Waldeslust found
After much research and with invaluable help from Peter Jackson we have now found what we think is a photograph of the slave labour camp for the Jewish women transported from Auschwitz to Hambuhren-Ovelgonne known as ‘Waldeslust”, the camp where Esther was a prisoner from August 44 until February 45
According to Peter the photo was taken in 1951 and was found in a small book about Hambuhren during the war, written by a local resident Rainer Fabisch. Peter says “The Waldeslust photo shows it to be a pleasantly wooded place with no sign of any of the conditions that the camp inmates had to cope with.horrors. It looks a perfectly habitable place and may have been used to house some of the thousands of refugees from what was eastern Germany and became part of Poland after the war”

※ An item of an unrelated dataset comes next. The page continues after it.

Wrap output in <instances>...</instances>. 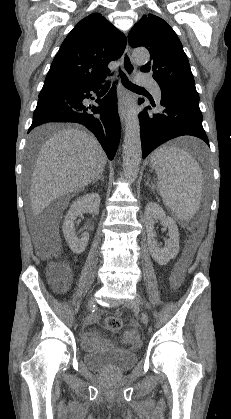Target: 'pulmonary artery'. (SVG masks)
<instances>
[{"label":"pulmonary artery","instance_id":"obj_1","mask_svg":"<svg viewBox=\"0 0 231 419\" xmlns=\"http://www.w3.org/2000/svg\"><path fill=\"white\" fill-rule=\"evenodd\" d=\"M139 83L143 86L150 88L153 92V95L157 101L161 100L162 93L158 83L151 77L142 75L139 77Z\"/></svg>","mask_w":231,"mask_h":419}]
</instances>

In Peter Jackson’s book on Hambuhren he describes Waldeslust as
‘one of three sub-camps of Bergen-Belsen Concentration Camp, some ten miles away. It was built in 1942 and at first housed Russian POW’s, Dutch workers and from February 1944, British and Canadian airmen. Called on some maps the ‘Judenlager’ or ‘Jewish Camp’, it was concealed in woodland on the edge of Ovelgonne on what is now the road from Hambuhren to Oldau. It was surrounded by barbed wire and cut off from the rest of the camps and from the outside world. It had the rather picturesque name of Waldeslust, literally “woodland joy”, and it functioned as a concentration camp from August 1944, when prisoners were being transferred westwards from Auschwitz-Birkenau which was being closed down as the Russians advanced towards it.
The camp lasted for just six months, until February 1945, when it too was closed and its prisoners moved on foot to Belsen.